Retype, word for word, the lines from the first line of the entries through the line that holds "Radar da Transparência Pública"; leave out the pictures.
── DATA IN THIS EXERCISE
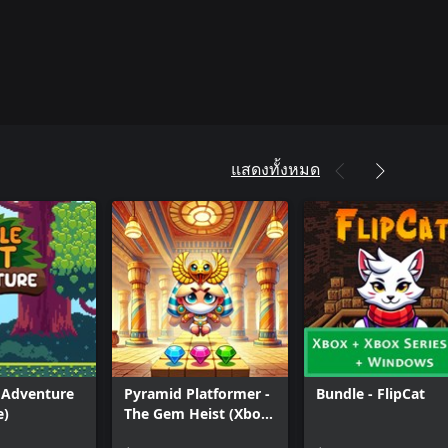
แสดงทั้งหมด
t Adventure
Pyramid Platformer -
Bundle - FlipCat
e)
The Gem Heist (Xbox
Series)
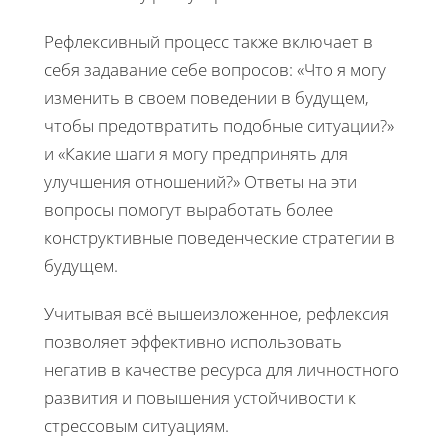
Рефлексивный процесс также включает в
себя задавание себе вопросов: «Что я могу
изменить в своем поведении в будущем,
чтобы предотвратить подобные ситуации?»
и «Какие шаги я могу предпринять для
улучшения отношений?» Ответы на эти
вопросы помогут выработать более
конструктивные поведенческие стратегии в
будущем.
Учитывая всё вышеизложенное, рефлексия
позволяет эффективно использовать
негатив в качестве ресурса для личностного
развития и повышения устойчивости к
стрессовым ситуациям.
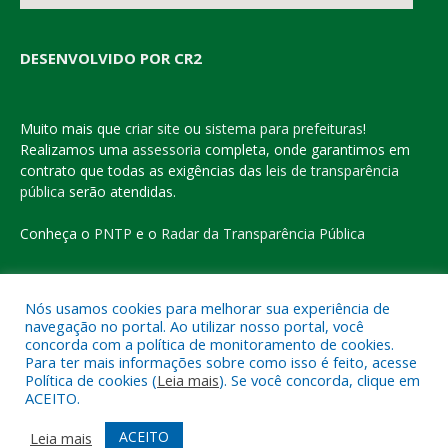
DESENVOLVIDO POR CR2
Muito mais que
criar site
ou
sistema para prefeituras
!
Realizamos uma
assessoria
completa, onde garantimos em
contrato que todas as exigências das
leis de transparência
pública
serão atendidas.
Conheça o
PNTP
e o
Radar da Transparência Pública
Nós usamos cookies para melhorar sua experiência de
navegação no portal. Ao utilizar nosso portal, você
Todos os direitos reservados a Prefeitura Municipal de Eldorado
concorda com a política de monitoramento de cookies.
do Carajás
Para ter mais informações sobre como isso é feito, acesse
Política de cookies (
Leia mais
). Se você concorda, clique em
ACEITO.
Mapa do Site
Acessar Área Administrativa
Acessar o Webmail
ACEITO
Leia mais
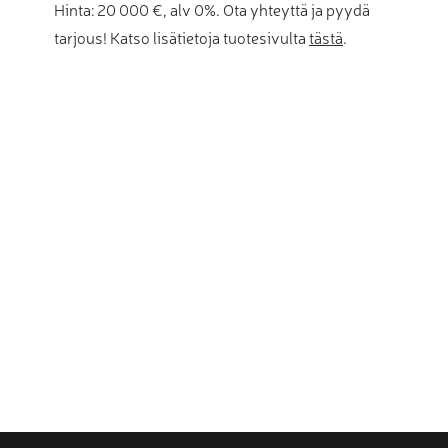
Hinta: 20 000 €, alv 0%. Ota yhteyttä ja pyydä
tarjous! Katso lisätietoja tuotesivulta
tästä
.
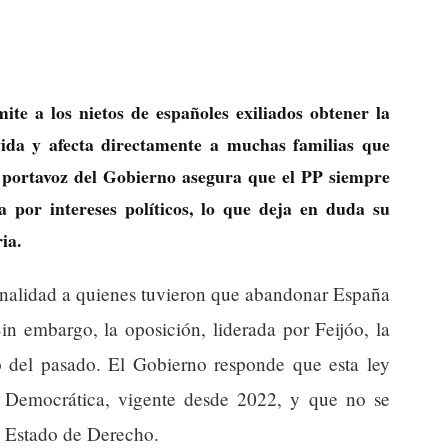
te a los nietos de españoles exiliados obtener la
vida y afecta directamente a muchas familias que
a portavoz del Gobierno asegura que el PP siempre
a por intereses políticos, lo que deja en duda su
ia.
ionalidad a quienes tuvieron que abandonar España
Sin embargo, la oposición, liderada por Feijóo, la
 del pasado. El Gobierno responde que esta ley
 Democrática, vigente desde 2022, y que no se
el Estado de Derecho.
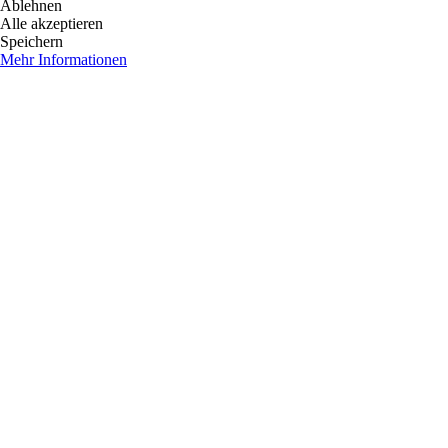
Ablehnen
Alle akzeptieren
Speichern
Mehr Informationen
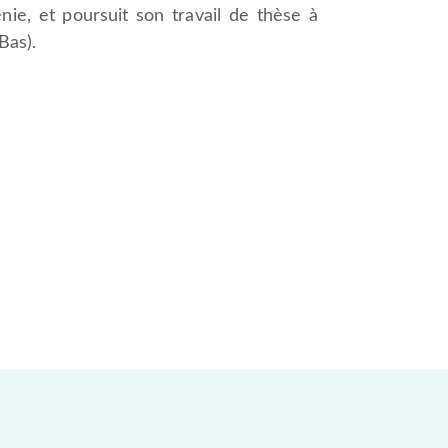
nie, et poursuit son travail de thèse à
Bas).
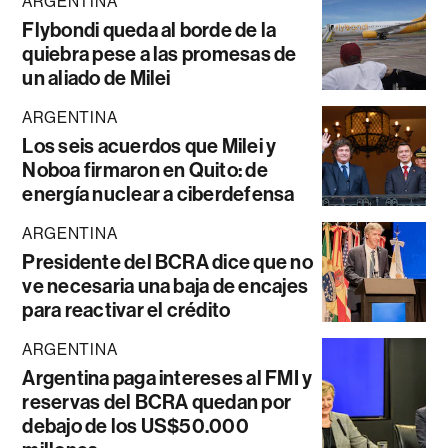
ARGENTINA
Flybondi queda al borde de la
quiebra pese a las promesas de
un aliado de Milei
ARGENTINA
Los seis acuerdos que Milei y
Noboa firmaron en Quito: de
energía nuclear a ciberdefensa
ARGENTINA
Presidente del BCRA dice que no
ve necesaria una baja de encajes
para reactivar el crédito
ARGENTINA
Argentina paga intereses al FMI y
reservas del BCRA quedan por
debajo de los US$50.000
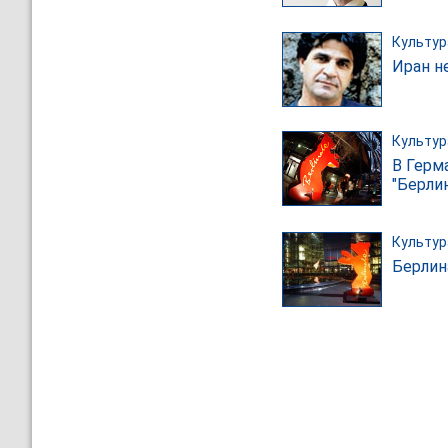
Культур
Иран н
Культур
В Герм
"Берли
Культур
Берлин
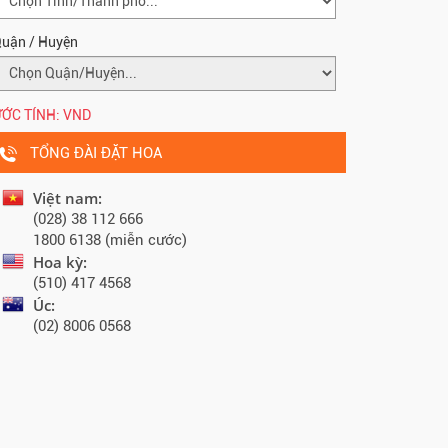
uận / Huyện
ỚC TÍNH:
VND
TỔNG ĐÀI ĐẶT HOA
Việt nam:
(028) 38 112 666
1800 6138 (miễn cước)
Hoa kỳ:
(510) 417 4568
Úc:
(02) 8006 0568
────
▶ **TASK OUTPUT**:
แสดงทั้งหมด
t Adventure
Pyramid Platformer -
Bundle - FlipCat
e)
The Gem Heist (Xbox
Series)
Рефлексивный процесс также включает в
себя задавание себе вопросов: «Что я могу
изменить в своем поведении в будущем,
чтобы предотвратить подобные ситуации?»
и «Какие шаги я могу предпринять для
улучшения отношений?» Ответы на эти
вопросы помогут выработать более
конструктивные поведенческие стратегии в
будущем.
Учитывая всё вышеизложенное, рефлексия
позволяет эффективно использовать
негатив в качестве ресурса для личностного
развития и повышения устойчивости к
стрессовым ситуациям.
DESENVOLVIDO POR CR2
Muito mais que
criar site
ou
sistema para prefeituras
!
Realizamos uma
assessoria
completa, onde garantimos em
contrato que todas as exigências das
leis de transparência
pública
serão atendidas.
Conheça o
PNTP
e o
Radar da Transparência Pública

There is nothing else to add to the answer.